Brave has indicated plans to migrate additional components from C++ to Rust, each migration bringing similar benefits: lower memory footprint, improved security, and increased stability.
Technical Takeaways
This optimization offers several lessons for software engineers:
- Zero-copy architectures matter: FlatBuffers’ direct binary access eliminates redundant data copies, dramatically reducing memory usage
- Language choice impacts security: Rust’s compile-time memory safety checks prevent entire classes of vulnerabilities without runtime overhead
- Optimization compounds: Reducing memory allocations by 19% through stack usage, combined with FlatBuffers’ efficiency, creates multiplicative benefits
- Performance work is never finished: Even components that work well can be dramatically improved with thoughtful refactoring
Should You Try Brave?
Brave is built on Chromium, so it supports Chrome extensions and offers familiar functionality. However, it distinguishes itself through privacy protection and performance optimization.
Advantages:
- Native ad blocking unaffected by Chrome’s Manifest V3 restrictions
- Significantly lower memory usage
- Strong privacy protections by default
- No impact from recent Chrome extension limitations
Considerations:
- Integrated crypto wallet features (can be disabled)
- Interface is functional but less polished than Chrome
- Smaller user base means fewer community resources
If memory efficiency and privacy are priorities, Brave’s engineering choices make it worth considering.
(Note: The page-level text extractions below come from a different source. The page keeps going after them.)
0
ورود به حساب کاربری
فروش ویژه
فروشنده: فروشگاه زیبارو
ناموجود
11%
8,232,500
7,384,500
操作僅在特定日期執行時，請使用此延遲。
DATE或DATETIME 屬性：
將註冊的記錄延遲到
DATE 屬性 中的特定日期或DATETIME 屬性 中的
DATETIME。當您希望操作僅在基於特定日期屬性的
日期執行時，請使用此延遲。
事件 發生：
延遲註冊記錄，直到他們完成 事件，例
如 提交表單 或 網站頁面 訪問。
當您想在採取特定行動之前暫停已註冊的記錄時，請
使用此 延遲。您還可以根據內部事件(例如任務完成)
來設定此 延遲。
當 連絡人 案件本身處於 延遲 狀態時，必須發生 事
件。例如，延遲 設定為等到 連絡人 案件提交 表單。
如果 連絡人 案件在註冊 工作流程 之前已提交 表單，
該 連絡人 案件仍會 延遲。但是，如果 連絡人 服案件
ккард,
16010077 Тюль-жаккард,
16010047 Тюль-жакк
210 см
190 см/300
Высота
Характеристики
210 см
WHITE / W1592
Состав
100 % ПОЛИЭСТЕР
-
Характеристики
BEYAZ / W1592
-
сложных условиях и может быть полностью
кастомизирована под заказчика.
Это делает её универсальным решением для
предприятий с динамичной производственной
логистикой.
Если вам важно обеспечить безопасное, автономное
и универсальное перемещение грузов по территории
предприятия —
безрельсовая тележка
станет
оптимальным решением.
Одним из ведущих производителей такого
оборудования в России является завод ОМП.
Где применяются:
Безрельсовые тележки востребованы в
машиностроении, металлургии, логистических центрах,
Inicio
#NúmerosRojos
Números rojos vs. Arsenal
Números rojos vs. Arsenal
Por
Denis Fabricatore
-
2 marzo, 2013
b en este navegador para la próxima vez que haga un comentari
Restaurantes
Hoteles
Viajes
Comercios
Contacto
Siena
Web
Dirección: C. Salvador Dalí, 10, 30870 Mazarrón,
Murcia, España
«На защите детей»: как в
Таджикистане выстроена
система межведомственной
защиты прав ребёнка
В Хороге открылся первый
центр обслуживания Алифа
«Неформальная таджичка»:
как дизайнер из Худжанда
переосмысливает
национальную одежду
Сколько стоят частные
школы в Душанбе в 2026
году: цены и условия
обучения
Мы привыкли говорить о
The 75% memory reduction in ad blocking alone could make a noticeable difference on systems with limited RAM or during extended browsing sessions.
Conclusion
Brave’s ad blocker optimization from version 1.85 represents engineering excellence: FlatBuffers enabled zero-copy data access, Rust provided memory safety without garbage collection overhead, and 100,000+ filter rules were compressed from consuming significant memory to a minimal footprint of approximately 15MB.
This isn’t just a win for Brave users—it sets a benchmark for how browser components should be built. As more browsers adopt Rust and modern serialization techniques, we may finally see an end to browsers consuming gigabytes of RAM for basic functionality.
The future of browser performance isn’t about adding more features. It’s about building the features we have more intelligently.